Key Takeaways
- Honeywell maintained its 2026 financial projections: $38.8B–$39.8B in revenue and earnings per share of $10.35–$10.65
- The aerospace unit separates on June 29 and will trade under ticker “HONA”
- Honeywell Technologies, remaining after the split, projects $19.9B–$20.2B in 2026 revenue with EPS of $3.95–$4.15
- Shareholders receive one HONA share for each two HON shares owned
- HON stock declined 0.4% to $214.91 on Monday, though it has gained 10% year-to-date
Honeywell is approaching one of the most significant corporate separations in recent years. The industrial conglomerate announced Monday that it remains on schedule to separate its aerospace operations on June 29, creating two independent publicly traded entities.
Honeywell International Inc., HON
Executives used Monday’s announcement to confirm full-year 2026 financial targets. The company continues to anticipate revenue between $38.8 billion and $39.8 billion, with adjusted earnings per share ranging from $10.35 to $10.65, marking year-over-year expansion of 6% to 9%. Analysts on Wall Street had forecast $39.4 billion in revenue and $10.52 in EPS, indicating the guidance aligned with expectations.
HON stock stood at $214.91, slipping 0.4%, as the S&P 500 climbed 0.9% during the same trading session. Shares have appreciated 10% during 2026 thus far but have remained essentially unchanged over the trailing twelve months.
The aerospace division will begin trading with ticker symbol “HONA” and is projected to generate approximately $19.3 billion in 2026 revenue with operating earnings near $4.9 billion. During last week’s investor presentation, Honeywell Aerospace leadership provided standalone operating profit guidance of $4.7 billion to $4.8 billion, targeting over $6.5 billion by 2030.
Shareholders will receive one HONA share for every two Honeywell shares they hold. The separated stock is anticipated to commence when-issued trading approximately one to two weeks prior to the official June 29 separation date.
Honeywell Technologies’ Profile Following the Separation
The continuing entity, Honeywell Technologies, will retain the “HON” ticker symbol. Management provided 2026 revenue guidance of $19.9 billion to $20.2 billion with adjusted earnings per share of $3.95 to $4.15, anticipating organic revenue growth of 2% to 3%.

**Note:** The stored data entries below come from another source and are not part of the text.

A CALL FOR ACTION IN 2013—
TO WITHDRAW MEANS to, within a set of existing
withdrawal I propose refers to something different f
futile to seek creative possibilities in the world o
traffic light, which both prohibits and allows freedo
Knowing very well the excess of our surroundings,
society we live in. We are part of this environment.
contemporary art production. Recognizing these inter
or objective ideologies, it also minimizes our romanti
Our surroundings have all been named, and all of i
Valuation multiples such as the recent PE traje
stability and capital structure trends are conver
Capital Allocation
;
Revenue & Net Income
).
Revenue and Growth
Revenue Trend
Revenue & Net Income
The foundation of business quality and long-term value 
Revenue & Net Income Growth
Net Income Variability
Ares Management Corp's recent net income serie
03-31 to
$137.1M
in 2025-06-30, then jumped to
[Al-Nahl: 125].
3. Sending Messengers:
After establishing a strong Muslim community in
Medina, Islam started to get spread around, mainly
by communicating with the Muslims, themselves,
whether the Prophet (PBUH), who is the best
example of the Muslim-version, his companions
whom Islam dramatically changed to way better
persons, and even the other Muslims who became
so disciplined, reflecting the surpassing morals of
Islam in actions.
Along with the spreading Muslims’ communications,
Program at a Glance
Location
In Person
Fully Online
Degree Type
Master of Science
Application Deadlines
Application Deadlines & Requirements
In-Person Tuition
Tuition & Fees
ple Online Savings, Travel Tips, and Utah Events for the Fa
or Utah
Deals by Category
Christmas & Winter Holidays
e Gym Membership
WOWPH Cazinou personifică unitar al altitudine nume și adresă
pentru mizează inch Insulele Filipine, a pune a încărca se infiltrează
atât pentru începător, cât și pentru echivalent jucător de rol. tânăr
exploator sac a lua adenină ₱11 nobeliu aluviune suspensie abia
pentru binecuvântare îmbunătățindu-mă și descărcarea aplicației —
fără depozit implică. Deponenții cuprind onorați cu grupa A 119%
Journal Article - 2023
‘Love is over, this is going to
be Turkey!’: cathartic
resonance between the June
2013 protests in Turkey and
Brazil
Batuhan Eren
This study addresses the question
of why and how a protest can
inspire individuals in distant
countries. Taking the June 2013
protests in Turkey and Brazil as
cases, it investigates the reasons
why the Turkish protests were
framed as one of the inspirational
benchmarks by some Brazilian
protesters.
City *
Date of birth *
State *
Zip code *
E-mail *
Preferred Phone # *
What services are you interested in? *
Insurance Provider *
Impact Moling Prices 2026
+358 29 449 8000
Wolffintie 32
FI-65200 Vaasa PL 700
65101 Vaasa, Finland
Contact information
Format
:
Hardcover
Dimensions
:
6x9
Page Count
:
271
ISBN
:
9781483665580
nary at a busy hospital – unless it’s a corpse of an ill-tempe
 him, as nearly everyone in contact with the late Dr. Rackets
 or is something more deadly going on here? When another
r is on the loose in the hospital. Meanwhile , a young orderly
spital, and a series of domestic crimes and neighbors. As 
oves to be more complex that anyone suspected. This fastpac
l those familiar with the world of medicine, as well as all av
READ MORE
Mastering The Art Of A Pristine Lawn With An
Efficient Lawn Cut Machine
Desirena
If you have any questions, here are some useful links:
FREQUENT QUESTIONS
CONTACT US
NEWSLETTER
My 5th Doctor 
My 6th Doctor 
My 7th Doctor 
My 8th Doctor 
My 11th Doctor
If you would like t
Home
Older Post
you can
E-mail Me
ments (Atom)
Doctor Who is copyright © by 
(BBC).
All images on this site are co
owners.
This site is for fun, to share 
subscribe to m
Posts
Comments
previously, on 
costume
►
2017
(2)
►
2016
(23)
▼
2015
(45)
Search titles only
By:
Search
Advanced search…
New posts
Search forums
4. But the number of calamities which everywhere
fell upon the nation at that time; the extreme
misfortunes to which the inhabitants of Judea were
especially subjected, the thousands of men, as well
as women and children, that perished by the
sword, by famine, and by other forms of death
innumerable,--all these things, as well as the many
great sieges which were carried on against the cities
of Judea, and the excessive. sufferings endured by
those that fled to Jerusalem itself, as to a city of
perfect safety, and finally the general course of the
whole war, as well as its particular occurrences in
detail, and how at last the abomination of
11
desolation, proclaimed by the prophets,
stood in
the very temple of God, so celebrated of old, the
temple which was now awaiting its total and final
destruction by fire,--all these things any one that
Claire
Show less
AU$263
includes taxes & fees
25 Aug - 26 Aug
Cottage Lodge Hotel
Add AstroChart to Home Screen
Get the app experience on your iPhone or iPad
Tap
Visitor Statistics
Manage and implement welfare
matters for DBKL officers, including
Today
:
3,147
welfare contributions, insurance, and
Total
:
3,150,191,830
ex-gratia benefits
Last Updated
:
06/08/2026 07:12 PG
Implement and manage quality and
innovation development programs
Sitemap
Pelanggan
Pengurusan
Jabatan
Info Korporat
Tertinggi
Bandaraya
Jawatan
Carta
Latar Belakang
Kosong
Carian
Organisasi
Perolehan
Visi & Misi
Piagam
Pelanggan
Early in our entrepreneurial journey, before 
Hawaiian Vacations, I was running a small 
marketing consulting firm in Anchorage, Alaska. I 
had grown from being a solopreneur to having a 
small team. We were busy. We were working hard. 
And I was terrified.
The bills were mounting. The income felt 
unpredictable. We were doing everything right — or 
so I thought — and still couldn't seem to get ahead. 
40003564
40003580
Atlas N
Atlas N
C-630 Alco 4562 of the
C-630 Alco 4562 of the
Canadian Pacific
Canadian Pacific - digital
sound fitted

These projections exclude aerospace segment results and incorporate planned asset sales plus the forthcoming Johnson Matthey Catalyst Technologies acquisition, scheduled to finalize in Q3. Honeywell reduced that transaction’s purchase price from $2.42 billion to $1.79 billion earlier this year following underperformance of the catalyst operation.
In April, Honeywell revealed the $1.4 billion divestiture of its productivity solutions and services operation to Brady, encompassing barcode scanning equipment, mobile computing devices and associated software platforms.
Future Financial Roadmap Pending
Honeywell Technologies will present its extended-term financial objectives during a dedicated investor presentation on Thursday, providing additional clarity on the automation-centered company’s standalone trajectory.
Last fall, Honeywell had already separated its advanced materials division as Solstice Advanced Materials. The aerospace separation was expedited earlier this year following CEO Vimal Kapur’s commentary regarding advancement in the company’s portfolio transformation.
The June 29 completion timeline remains unchanged.